We are excited about the many possibilities offered by our new system. If you share our enthusiasm and would like to work on cutting-edge atomic physics in a world-class academic environment please do not hesitate to contact Sebastian Blatt.
We are currently looking for an outstanding PhD candidate, preferrably with experience in atomic physics, laser optics, and electronics. If you are interested in joining us, please reach out to Sebastian Blatt.
We have many projects for undergraduate research at the Bachelor and Master level, involving optics, low-noise electronics, and precision mechanics.
Short-term undergraduate visitors requiring support for travel and accommodation are strongly encouraged to apply through a DAAD fellowship or their local university’s exchange program.
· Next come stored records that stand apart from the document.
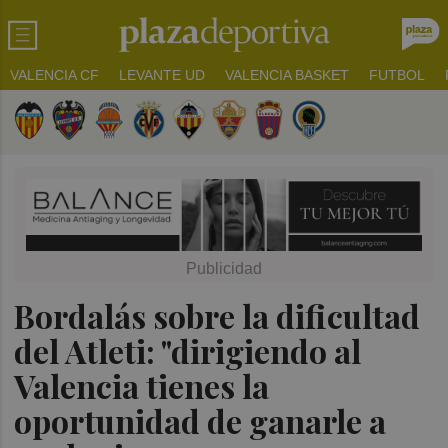
VALENCIA CF
LEVANTE UD
VALENCIA BASKET
FUTBOL
Bordalás sobre la dificultad
del Atleti: "dirigiendo al
Valencia tienes la
oportunidad de ganarle a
We often get asked about literature that incoming students should have read. Most of our work is hands-on and real-life lab skills cannot be learned by reading a book exclusively. Nevertheless, here are some good references on a variety of important subjects that you will benefit from.
Laser cooling & trapping
The basics of laser cooling and trapping of neutral atoms are well described in the “yellow book”. As a graduate student, you should probably own a copy of Laser Cooling and Trapping by Harold J. Metcalf (ISBN 978-0387987286).
The basics of laser beams and optics are exhaustively covered in Fundamentals of Photonics by Saleh & Teich (ISBN 978-0471358329). A more compact book that includes most of the relevant topics is Quantum Electronics for Atomic Physics and Telecommunication by W. Nagourney (ISBN 978-0199665488).
Being able to design, build, and test your own electronics is important for what we do. You cannot go wrong with the much-improved update to the classic The art of electronics, third edition by P. Horowitz & W. Hill (ISBN 978-0521809269). A more basic but still useful introduction to electronics is Practical electronics for inventors by P. Scherz (ISBN 978-1259587542). However, hand-soldering a few simple op-amp circuits is a much better preparation for lab work than just reading about bias currents.
As a student in the hard sciences, you absolutely must be able to use a computer to analyze and plot your data. Your undergraduate curriculum should have made you familiar with the basics of data and error analysis. Clearly you already know the contents of Data Reduction and Error Analysis for the Physical Sciences by Bevington & Robertson (ISBN 978-0071199261) by heart.
Basic math software
You are already proficient with your favorite tool to crunch these numbers, such as python|numpy|matplotlib, Mathematica, or Matlab. We prefer python, because it is open source and all of our lab’s custom software is written in it.